> [Goal of the exercise] Transcribe the entries exactly; images are not part of the copy.
────────────────
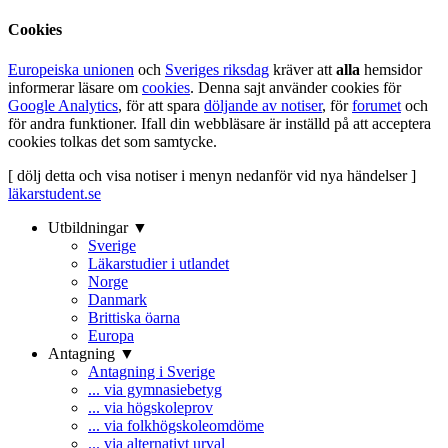
Cookies
Europeiska unionen
och
Sveriges riksdag
kräver att
alla
hemsidor
informerar läsare om
cookies
. Denna sajt använder cookies för
Google Analytics
, för att spara
döljande av notiser
, för
forumet
och
för andra funktioner. Ifall din webbläsare är inställd på att acceptera
cookies tolkas det som samtycke.
[ dölj detta och visa notiser i menyn nedanför vid nya händelser ]
läkarstudent.se
Utbildningar ▼
Sverige
Läkarstudier i utlandet
Norge
Danmark
Brittiska öarna
Europa
Antagning ▼
Antagning i Sverige
... via gymnasiebetyg
... via högskoleprov
... via folkhögskoleomdöme
... via alternativt urval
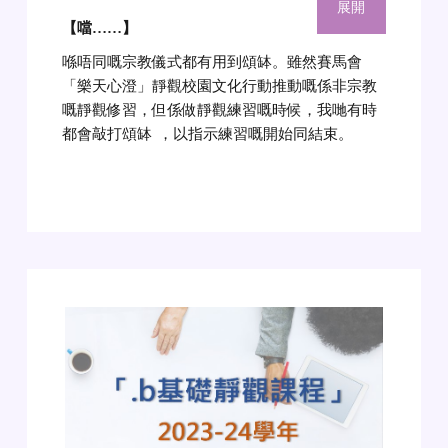
展開
【噹……】
喺唔同嘅宗教儀式都有用到頌缽。雖然賽馬會
「樂天心澄」靜觀校園文化行動推動嘅係非宗教
嘅靜觀修習，但係做靜觀練習嘅時候，我哋有時
都會敲打頌缽
，以指示練習嘅開始同結束。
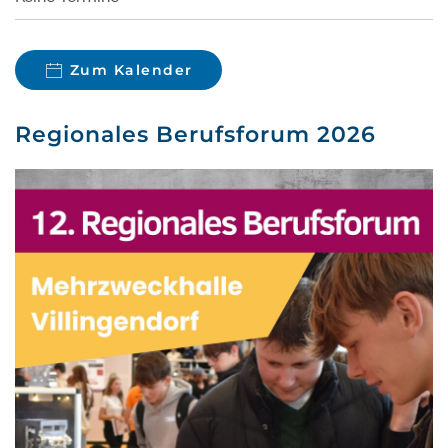
Zum Kalender
Regionales Berufsforum 2026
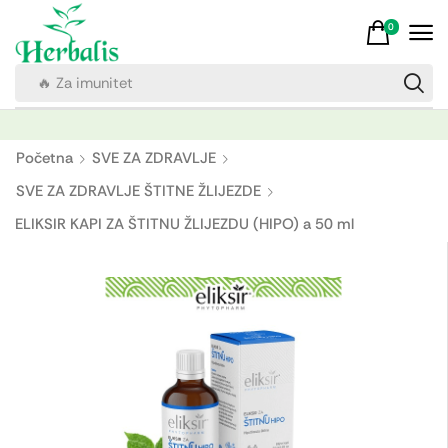
0
🔥 Za imunitet
Početna
SVE ZA ZDRAVLJE
SVE ZA ZDRAVLJE ŠTITNE ŽLIJEZDE
ELIKSIR KAPI ZA ŠTITNU ŽLIJEZDU (HIPO) a 50 ml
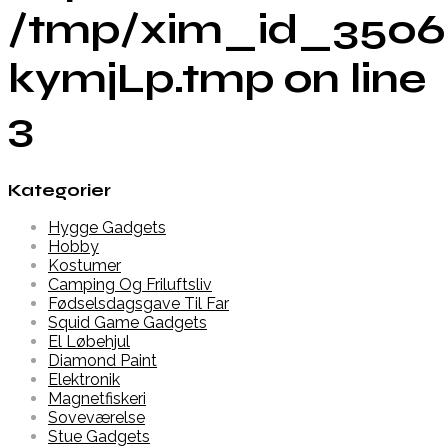
/tmp/xim_id_3506
kymjLp.tmp on line
3
Kategorier
Hygge Gadgets
Hobby
Kostumer
Camping Og Friluftsliv
Fødselsdagsgave Til Far
Squid Game Gadgets
El Løbehjul
Diamond Paint
Elektronik
Magnetfiskeri
Soveværelse
Stue Gadgets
────────────────
> [Reply]
Cookies
Europeiska unionen
och
Sveriges riksdag
kräver att
alla
hemsidor
informerar läsare om
cookies
. Denna sajt använder cookies för
Google Analytics
, för att spara
döljande av notiser
, för
forumet
och
för andra funktioner. Ifall din webbläsare är inställd på att acceptera
cookies tolkas det som samtycke.
[ dölj detta och visa notiser i menyn nedanför vid nya händelser ]
läkarstudent.se
Utbildningar ▼
Sverige
Läkarstudier i utlandet
Norge
Danmark
Brittiska öarna
Europa
Antagning ▼
Antagning i Sverige
... via gymnasiebetyg
... via högskoleprov
... via folkhögskoleomdöme
... via alternativt urval
展開
【噹……】
喺唔同嘅宗教儀式都有用到頌缽。雖然賽馬會
「樂天心澄」靜觀校園文化行動推動嘅係非宗教
嘅靜觀修習，但係做靜觀練習嘅時候，我哋有時
都會敲打頌缽
，以指示練習嘅開始同結束。
Zum Kalender
Regionales Berufsforum 2026
0
🔥 Za imunitet
Početna
SVE ZA ZDRAVLJE
SVE ZA ZDRAVLJE ŠTITNE ŽLIJEZDE
ELIKSIR KAPI ZA ŠTITNU ŽLIJEZDU (HIPO) a 50 ml
/tmp/xim_id_3506
kymjLp.tmp on line
3
Kategorier
Hygge Gadgets
Hobby
Kostumer
Camping Og Friluftsliv
Fødselsdagsgave Til Far
Squid Game Gadgets
El Løbehjul
Diamond Paint
Elektronik
Magnetfiskeri
Soveværelse
Stue Gadgets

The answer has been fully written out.